There has been an increase in the amount of pitchers needing Tommy John surgery in baseball recently. This surgery is one of the toughest to recover from, often taking over a year of rehabilitation.
One player has recently been going through this, Zack Wheeler a pitcher for the New York Mets. Wheeler had the surgery last March and has been working his way back ever since. He received some bad news on Tuesday, as he experienced elbow discomfort while throwing. The worst thing a player recovering from Tommy John surgery can do is rush the rehab process to try to make it back to the Big Leagues sooner. When players do this their risk of re-injuring their elbow increases substantially.
The success rate for a player having Tommy John surgery twice is very low. Rushing the rehabilitation process back from Tommy John can ruin a player’s career.
Now what does Tommy John surgery have to do with investing? No player wants to hear they need Tommy John surgery. And no investor wants to hear their investments lost 10% last quarter. Like recovering from Tommy John surgery, making back investment losses may not happen overnight. It can be a long road to recovery. The important part of recovering from investment losses, like recovering from Tommy John, is to map out a game plan for how you are going to make it back.
An investor must have a plan that is appropriate for their level of risk and time horizon. If the investor is still 20 years away from retirement there is plenty of time to make back the 10% loss they incurred last quarter. The investor can take a calculated amount of risk in a strategy they’re comfortable with. The alternative is trying to make the losses back in a hurry — by taking on an amount of risk, and makes them pull their hair out.
An investor could make back their losses quickly if he/she is willing to take on an extreme amount of risk. They could pile their funds into triple leveraged ETF’s and cross their fingers the investment goes up. Although this may work every now and then, the smart investor knows this is not a sustainable game plan. This strategy could eventually blow up the investor’s entire retirement account.
A pitcher recovering from Tommy John could risk it and rush his rehab process to try to make it back in less than a year. As with investing this could work for some players, but the smart player knows not to rush the recovery. The risk of re-injuring the elbow is too high for the player to take on.
Sometimes investors seem to forget they are investing for RETIREMENT. The day-to-day, month to month or even quarter-to-quarter performance is not what is important. What is important is avoiding unnecessary risks that will blow up the investor’s account and force them to work until they’re 92. The same can be said for a baseball player rehabbing from Tommy John surgery. Having a long healthy career is way more important than coming back to pitch a few games at the end of the season.

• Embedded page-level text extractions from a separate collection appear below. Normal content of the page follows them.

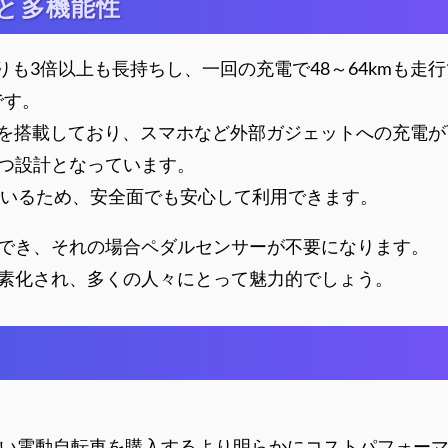
距離と多機能性
りも3倍以上も長持ちし、一回の充電で48～64kmも走
です。
ートを搭載しており、スマホなど外部ガジェットへの充電
つ設計となっています。
れているため、安全面でも安心して利用できます。
でき、それの場合ペダルセンサーが不要になります。
素化され、多くの人々にとって魅力的でしょう。
しい電動自転車を購入するより明らかにコストパフォー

I know when investors see a drop of any kind on their statement at the end of the quarter it can seem like the end of the world. But the real problems occur when investors then think they have to make it back in a hurry. It is possible to recover from a down 10% quarter — it just might take a while.
However it is much tougher (and sometimes impossible!) to fully recover from an account blow up which occurs from taking on too much risk (trying to recover quickly). Recoveries from Tommy John surgery are the same way. Our friends at Baseball HQ performed a study on pitchers who went through Tommy John surgery. Of the pitchers receiving the surgery twice (trying to make it back too quickly) 88% of the pitchers never recovered enough to make it back into the Big Leagues.